## [Directions]
Take the line that has "What do you see at coordinates (1150, 1865)" and all the lines that come after it in the records, and write them out again exactly. Add no other line.

## [Data for the task]
_____
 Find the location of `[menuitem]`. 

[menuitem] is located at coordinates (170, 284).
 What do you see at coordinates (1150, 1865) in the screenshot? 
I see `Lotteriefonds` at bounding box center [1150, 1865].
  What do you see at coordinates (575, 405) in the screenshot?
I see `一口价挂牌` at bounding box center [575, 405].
_____
## [Your solution]
 What do you see at coordinates (1150, 1865) in the screenshot? 
I see `Lotteriefonds` at bounding box center [1150, 1865].
  What do you see at coordinates (575, 405) in the screenshot?
I see `一口价挂牌` at bounding box center [575, 405].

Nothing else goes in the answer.